Posted by FindingDulcinea Staff
A form of climate change is altering American universities, as the baby boomer generation of radical professors gives way to younger, more politically moderate educators.
The generational shift is expected to change college culture in the United States as tenured faculty members retire, and are replaced by a new breed of professors who are “not interested in fighting the battles that have been fought over the last 20 years,” said Peter W. Wood, director of the National Association of Scholars.
Concerned with juggling young families and holding onto jobs in a system with fewer tenure-track positions, younger professors like the University of Wisconsin’s Sara Goldrick-Rab say they care about social issues but are “not so ideologically driven.”
There has also been growth in fields such as health and computer sciences, engineering and business, which often attract political moderates and conservatives, rather than “more liberal social sciences and humanities.”
Members of the old and new guard of professors also say a new emphasis on up-to-date research and scientific data has led to “focused empirical questions,” rather than free-ranging discussions of “grand frameworks,” once favored in university classrooms.
Studies over the past two years affirm that political centrism is expanding in American universities.

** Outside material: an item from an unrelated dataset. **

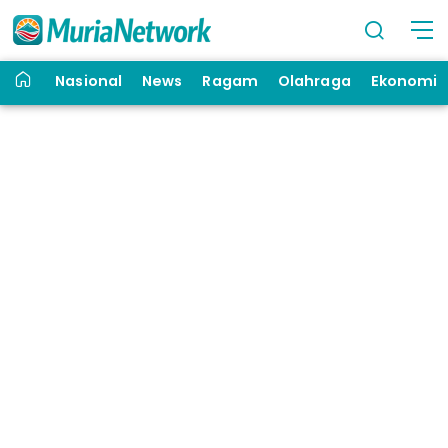
Nasional
News
Ragam
Olahraga
Ekonomi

Some use such studies to deflect criticism, such as accusations by conservative thinker David Horowitz that “dangerous academics” are using colleges for radical liberal indoctrination.
But media studies expert Tara Brabazon advocates more open-ended discussions and critical thinking in college classrooms, saying the flood of often-unreliable information available on the Internet has “dulled students’ sense of curiosity and stifles debate” at universities.